• [Task description]: Nothing below is to be printed except the lines between the line holding "WHO: Khẩu Trang Y Tế" and the line holding "Bác sĩ Michael", inclusive, each exactly as it appears.

(Items from a dataset)

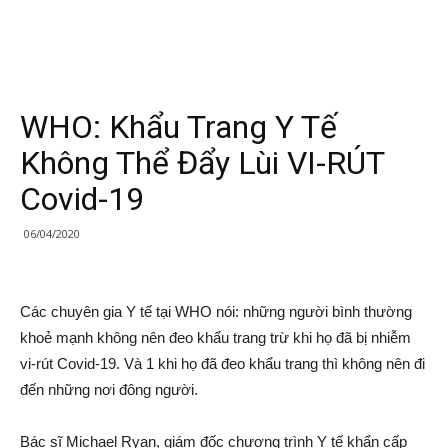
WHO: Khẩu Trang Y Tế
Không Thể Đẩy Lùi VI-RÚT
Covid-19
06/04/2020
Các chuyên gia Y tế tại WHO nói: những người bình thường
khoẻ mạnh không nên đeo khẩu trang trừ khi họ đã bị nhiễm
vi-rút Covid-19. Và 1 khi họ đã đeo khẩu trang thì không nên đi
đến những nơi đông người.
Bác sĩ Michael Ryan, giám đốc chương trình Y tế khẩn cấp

* * *

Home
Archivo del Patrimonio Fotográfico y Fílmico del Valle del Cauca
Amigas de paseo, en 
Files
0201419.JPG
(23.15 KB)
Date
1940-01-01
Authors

• [Response area]:
WHO: Khẩu Trang Y Tế
Không Thể Đẩy Lùi VI-RÚT
Covid-19
06/04/2020
Các chuyên gia Y tế tại WHO nói: những người bình thường
khoẻ mạnh không nên đeo khẩu trang trừ khi họ đã bị nhiễm
vi-rút Covid-19. Và 1 khi họ đã đeo khẩu trang thì không nên đi
đến những nơi đông người.
Bác sĩ Michael Ryan, giám đốc chương trình Y tế khẩn cấp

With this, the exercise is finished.